SkepticLance Posted June 17, 2008 Posted June 17, 2008 Rev Please don't over-react. I was trying to introduce a bit of balance here. We get lots of people, enthusiastic about promoting the harm of global climate change, who accuse their debate opponents of being vested interests, or influenced by such. I am pointing out that there are, as always, two sides to any story. Just as there are vested interests in the oil industry etc., there are also vested interests in the newer industries that claim to reduce carbon emissions. Those whose careers depend on public interest in global climate change are also vested interests. This is not an attack on anyone. It is just introducing a bit of balance. There are two sets of vested interests, supporting two sides of the debate.
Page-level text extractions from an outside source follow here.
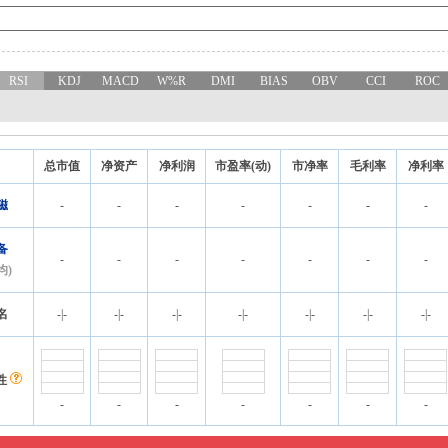
RSI
KDJ
MACD
W%R
DMI
BIAS
OBV
CCI
ROC
总市值
净资产
净利润
市盈率(动)
市净率
毛利率
净利率
磁
-
-
-
-
-
-
-
备
-
-
-
-
-
-
-
均)
名
-
|
-
-
|
-
-
|
-
-
|
-
-
|
-
-
|
-
-
|
-
性
-
-
-
-
-
-
-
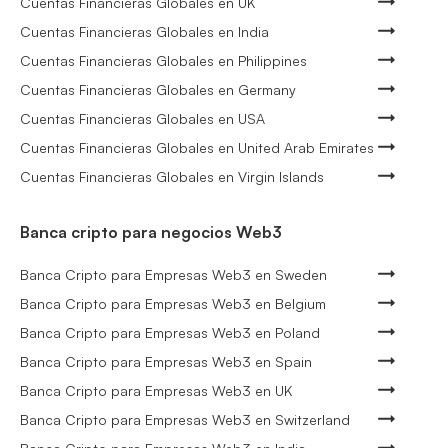
Cuentas Financieras Globales en UK
Cuentas Financieras Globales en India
Cuentas Financieras Globales en Philippines
Cuentas Financieras Globales en Germany
Cuentas Financieras Globales en USA
Cuentas Financieras Globales en United Arab Emirates
Cuentas Financieras Globales en Virgin Islands
Banca cripto para negocios Web3
Banca Cripto para Empresas Web3 en Sweden
Banca Cripto para Empresas Web3 en Belgium
Banca Cripto para Empresas Web3 en Poland
Banca Cripto para Empresas Web3 en Spain
Banca Cripto para Empresas Web3 en UK
Banca Cripto para Empresas Web3 en Switzerland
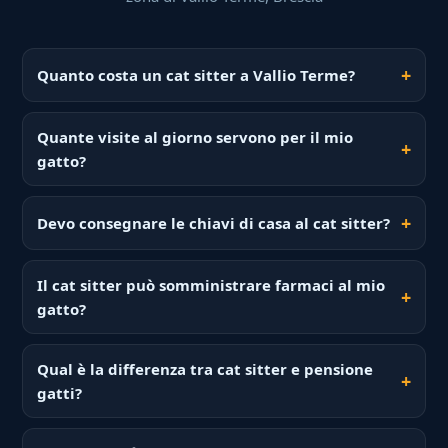
Quanto costa un cat sitter a Vallio Terme?
Quante visite al giorno servono per il mio
gatto?
Devo consegnare le chiavi di casa al cat sitter?
Il cat sitter può somministrare farmaci al mio
gatto?
Qual è la differenza tra cat sitter e pensione
gatti?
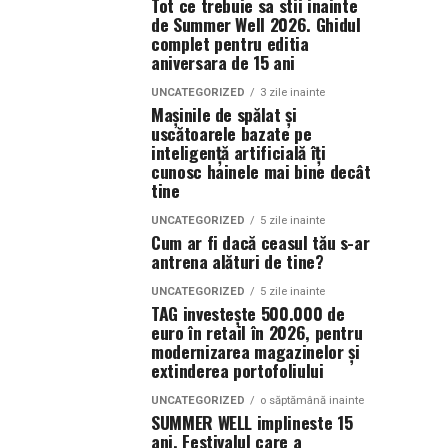
Tot ce trebuie sa stii inainte
de Summer Well 2026. Ghidul
complet pentru editia
aniversara de 15 ani
UNCATEGORIZED
3 zile inainte
Mașinile de spălat și
uscătoarele bazate pe
inteligență artificială îți
cunosc hainele mai bine decât
tine
UNCATEGORIZED
5 zile inainte
Cum ar fi dacă ceasul tău s-ar
antrena alături de tine?
UNCATEGORIZED
5 zile inainte
TAG investește 500.000 de
euro în retail în 2026, pentru
modernizarea magazinelor și
extinderea portofoliului
UNCATEGORIZED
o săptămână inainte
SUMMER WELL implineste 15
ani. Festivalul care a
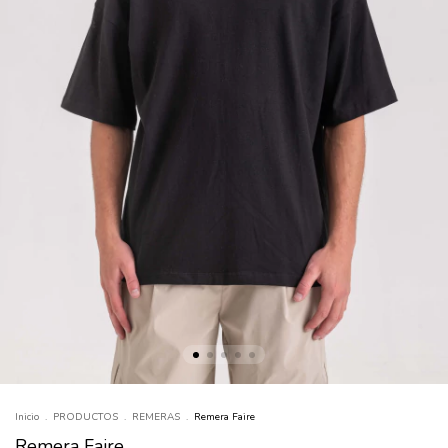
Inicio
.
PRODUCTOS
.
REMERAS
.
Remera Faire
Remera Faire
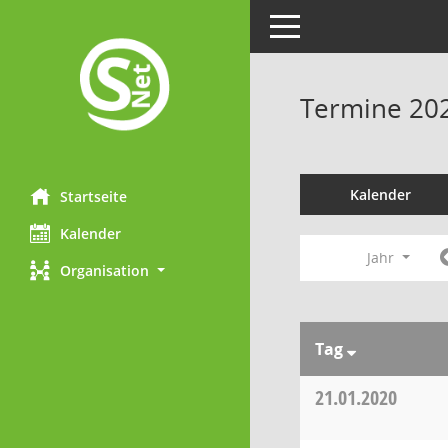
Toggle navigation
Termine 20
Kalender
Startseite
Kalender
Jahr
Organisation
Tag
21.01.2020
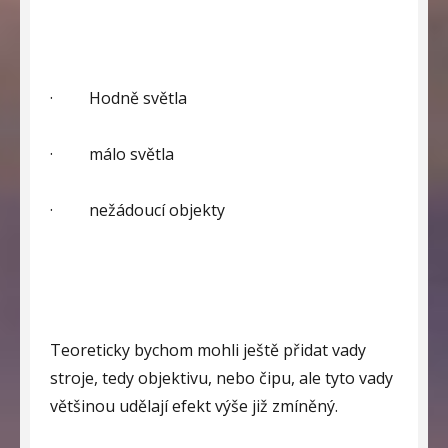
·
Hodně světla
·
málo světla
·
nežádoucí objekty
Teoreticky bychom mohli ještě přidat vady
stroje, tedy objektivu, nebo čipu, ale tyto vady
většinou udělají efekt výše již zmíněný.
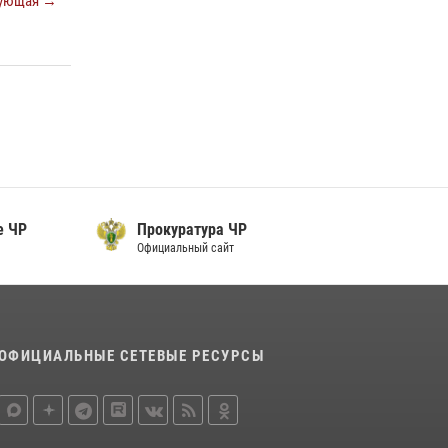
ующая →
Представитель Росгвардии принял участие в
заседании комиссии Совета безопасности
Чеченской Республики
08 июля 2026, 13:32
3
Сотрудник ОМОН «АХМАТ-1» поделился
историями спасения сослуживцев в зоне СВО
28 июля 2026, 12:32
е ЧР
Прокуратура ЧР
Официальный сайт
ОФИЦИАЛЬНЫЕ СЕТЕВЫЕ РЕСУРСЫ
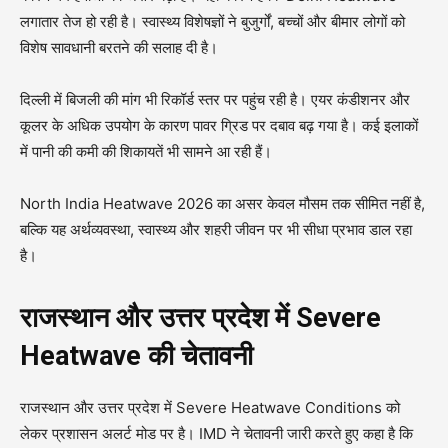
लगातार तेज हो रही है। स्वास्थ्य विशेषज्ञों ने बुजुर्गों, बच्चों और बीमार लोगों को
विशेष सावधानी बरतने की सलाह दी है।
दिल्ली में बिजली की मांग भी रिकॉर्ड स्तर पर पहुंच रही है। एयर कंडीशनर और
कूलर के अधिक उपयोग के कारण पावर ग्रिड पर दबाव बढ़ गया है। कई इलाकों
में पानी की कमी की शिकायतें भी सामने आ रही हैं।
North India Heatwave 2026 का असर केवल मौसम तक सीमित नहीं है,
बल्कि यह अर्थव्यवस्था, स्वास्थ्य और शहरी जीवन पर भी सीधा प्रभाव डाल रहा
है।
राजस्थान और उत्तर प्रदेश में Severe
Heatwave की चेतावनी
राजस्थान और उत्तर प्रदेश में Severe Heatwave Conditions को
लेकर प्रशासन अलर्ट मोड पर है। IMD ने चेतावनी जारी करते हुए कहा है कि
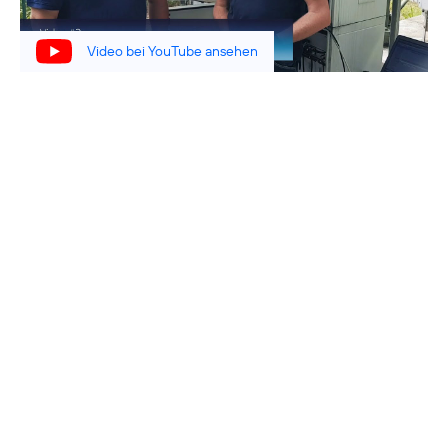
Video bei YouTube ansehen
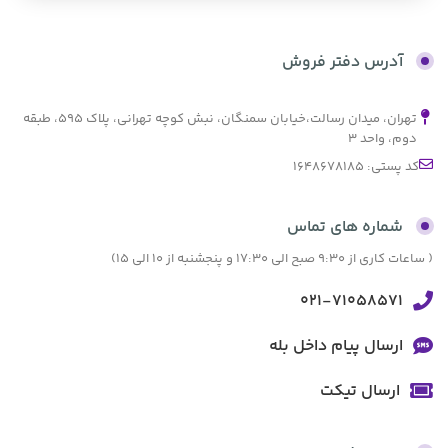
بدون کارمزد
آدرس دفتر فروش
تهران، میدان رسالت،خیابان سمنگان، نبش کوچه تهرانی، پلاک ۵۹۵، طبقه
دوم، واحد ۳
کد پستی: 1648678185
شماره های تماس
( ساعات کاری از 9:30 صبح الی 17:30 و پنجشنبه از 10 الی 15)
021-71058571
ارسال پیام داخل بله
ارسال تیکت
Simple.
iNow Posted June 17, 2008 Posted June 17, 2008 Just because there are two opposing sides to an argument does not mean that the truth resides directly in the middle. Sometimes, there are opposing sides, and one side is simply wrong.
SkepticLance Posted June 17, 2008 Posted June 17, 2008 iNow I did not make that claim. Sometimes the truth is somewhat elusive and slippery. Hence these long debates. All I am saying is that there are vested interests on both sides of this argument. If we are honest, we will recognise that fact.
swansont Posted June 17, 2008 Posted June 17, 2008 iNowI did not make that claim. Sometimes the truth is somewhat elusive and slippery. Hence these long debates. The debates get longer when claims are made without supporting evidence being presented, and questions go unanswered.